> Material provided
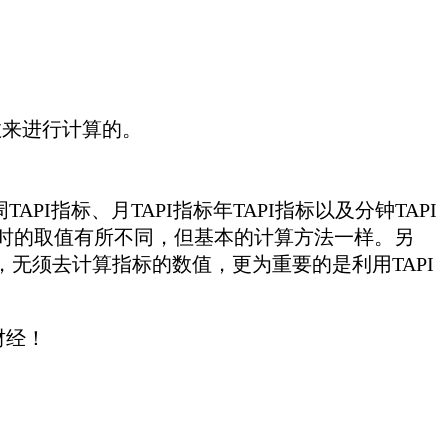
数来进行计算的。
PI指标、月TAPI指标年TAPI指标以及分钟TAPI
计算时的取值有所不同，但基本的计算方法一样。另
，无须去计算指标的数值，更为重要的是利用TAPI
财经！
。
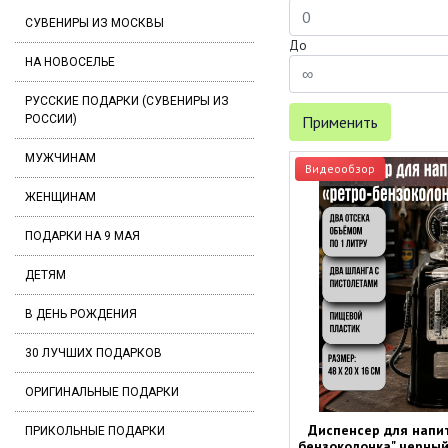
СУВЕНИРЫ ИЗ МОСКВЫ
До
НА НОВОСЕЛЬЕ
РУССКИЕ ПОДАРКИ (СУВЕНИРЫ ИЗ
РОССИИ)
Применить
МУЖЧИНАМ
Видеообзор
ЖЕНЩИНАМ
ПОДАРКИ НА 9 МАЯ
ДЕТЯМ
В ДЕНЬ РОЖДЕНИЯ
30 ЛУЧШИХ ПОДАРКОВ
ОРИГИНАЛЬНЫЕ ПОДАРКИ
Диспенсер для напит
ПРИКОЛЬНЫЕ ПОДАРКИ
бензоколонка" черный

> What you should do
For the string "ПОДАРКИ", go line by line through the material and copy every line that has it.

> Output below
РУССКИЕ ПОДАРКИ (СУВЕНИРЫ ИЗ
ПОДАРКИ НА 9 МАЯ
ОРИГИНАЛЬНЫЕ ПОДАРКИ
ПРИКОЛЬНЫЕ ПОДАРКИ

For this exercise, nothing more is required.